Showing posts with label uncertainties. Show all posts
Showing posts with label uncertainties. Show all posts

Monday, 26 August 2024

Uncertainties plague oil market

According to the Seatrade Maritime News, energy analysts point to a range of uncertainties that could influence oil demand, supply and price in the months ahead.

Unexpectedly weak oil demand in China so far this year is one of the factors that OPEC Plus members will be considering when they meet at the next Joint Ministerial Monitoring Committee at the beginning of October.

But there are a number of other factors which could affect their decision on whether or not to ease the 2.2 million barrels a day (bpd) of production cuts that are currently in place.

These cuts were originally agreed in 2020 when COVID struck and oil demand fell sharply. These were steadily eased as the pandemic passed but restrictions on output were introduced again in April 2023, which will be the subject of discussion at the October meeting.

Softer Chinese demand is mirrored elsewhere as geopolitical tensions and slower growth affect many regions. Global oil demand growth has slowed down over recent quarters even as some OPEC Plus members, notably Russia, exceed OPEC Plus output quotas.

Shipbroker Gibson notes that OPEC Plus recently cut oil demand growth expectations to 2.11 million bpd this year, but so far this increase has not materialized.

Further downward revisions to projections may be required and the issue casts doubt on the cartel’s forecast of a 1.78 million bpd demand increase in 2025.

The broker notes that the International Energy Agency has a more moderate demand growth forecast of 0.95 million bpd for next year.

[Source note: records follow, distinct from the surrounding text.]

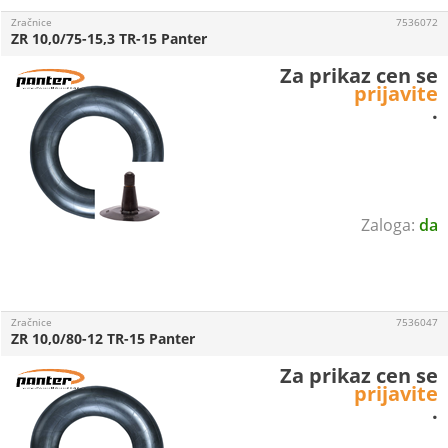
Zračnice
7536072
ZR 10,0/75-15,3 TR-15 Panter
Za prikaz cen se
prijavite
.
da
Zračnice
7536047
ZR 10,0/80-12 TR-15 Panter
Za prikaz cen se
prijavite
.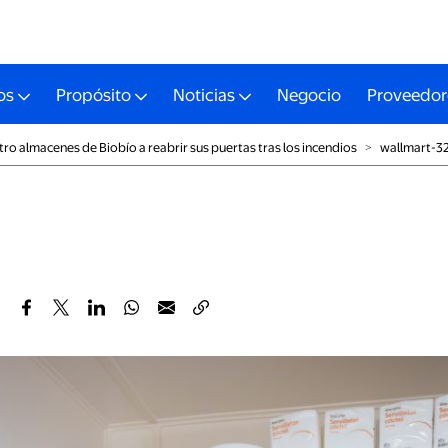
os
Propósito
Noticias
Negocio
Proveedor
ro almacenes de Biobío a reabrir sus puertas tras los incendios
˃
wallmart-3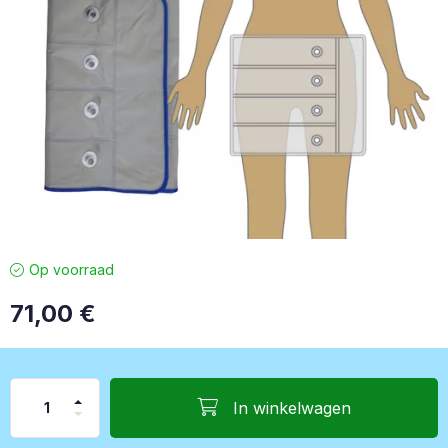
Op voorraad
71,00
€
In winkelwagen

Meanwhile, Poten notes that more non-OPEC production has come on stream since the pandemic, with the United States, Canada, Guyana, and Brazil increasing output and eating into OPEC’s share.

More non-OPEC crude will hit the market in 2025, as the International Energy Agency forecasts that supply is likely to rise by 1.75 million bpd, significantly more than likely demand growth of 1.0 million bpd.

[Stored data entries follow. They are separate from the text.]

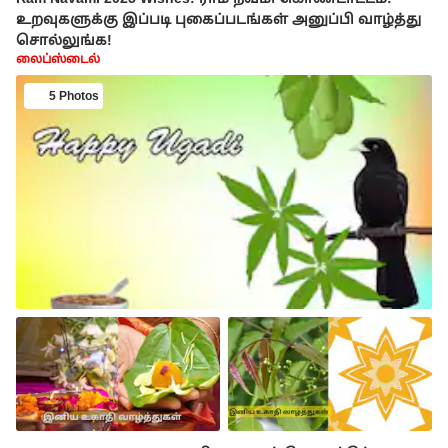
உறவுகளுக்கு இப்படி புகைப்படங்கள் அனுப்பி வாழ்த்து
சொல்லுங்க!
லைப்ஸ்டைல்
5 Photos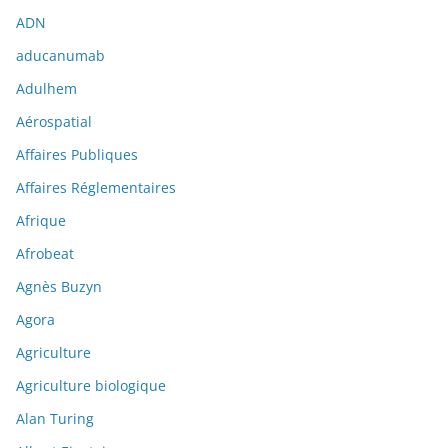
ADN
aducanumab
Adulhem
Aérospatial
Affaires Publiques
Affaires Réglementaires
Afrique
Afrobeat
Agnès Buzyn
Agora
Agriculture
Agriculture biologique
Alan Turing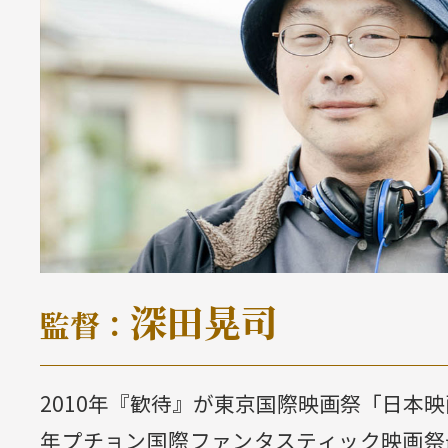
深田晃司
監督：
2010年『歓待』が東京国際映画祭「日本映
年プチョン国際ファンタスティック映画祭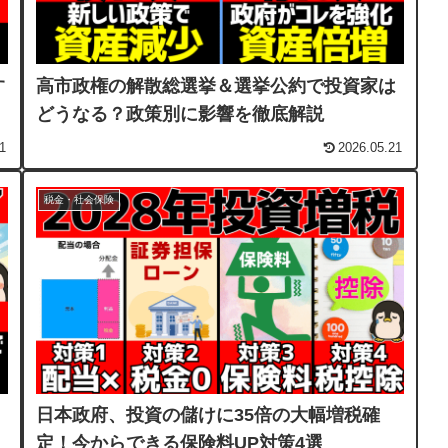
す
高市政権の解散総選挙＆選挙公約で投資家は
どうなる？政策別に影響を徹底解説
1
2026.05.21
税金・社会保険
日本政府、投資の儲けに35倍の大幅増税確
選
定！今からできる保険料UP対策4選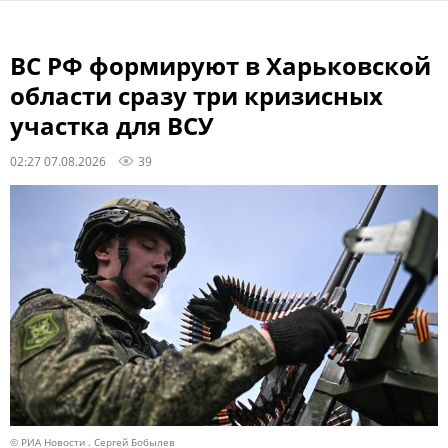
ВС РФ формируют в Харьковской
области сразу три кризисных
участка для ВСУ
02:27 07.08.2026
39
© РИА Новости . Сергей Бобылев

Owners of smaller tankers will be closely watching developments in these non-OPEC countries where output is rising.

For VLCC owners, what happens in China is the most important factor because of the long-haul nature of the trade.

But the strategy that OPEC Plus members adopt at the October meeting is a key factor too.

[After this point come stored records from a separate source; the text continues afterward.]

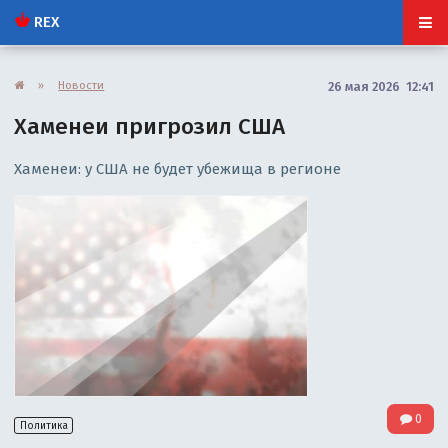
REX
»
Новости
26 мая 2026 12:41
Хаменеи пригрозил США
Хаменеи: у США не будет убежища в регионе
0
Политика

If the cartel members decide to ease the present production restrictions, the process will take place gradually over time.

Poten observed, “If they start to roll back their production cuts, it will be very slow and in small increments, so as not to flood the market and undermine oil prices.”

Monday, 16 January 2023

Gold prices inching towards record highs

Gold prices are expected to rise towards record highs, above US$2,000 an ounce in year 2023, albeit with a little turbulence, as the United States slows the pace of rate hikes and eventually stops increasing them, according to industry analysts, reports Reuters.

Spot prices of the precious metal have shot above US$1,900 an ounce, surging by about 18% since early November 2022 as inflationary pressures recede and markets anticipate less aggressive monetary policy from the US Federal Reserve.

Fast-rising interest rates hammered gold prices last year, plunging as low as US$1,613.60 in September 2022 from a high of US$2,069.89 in March 2022 - just shy of a record peak in 2020.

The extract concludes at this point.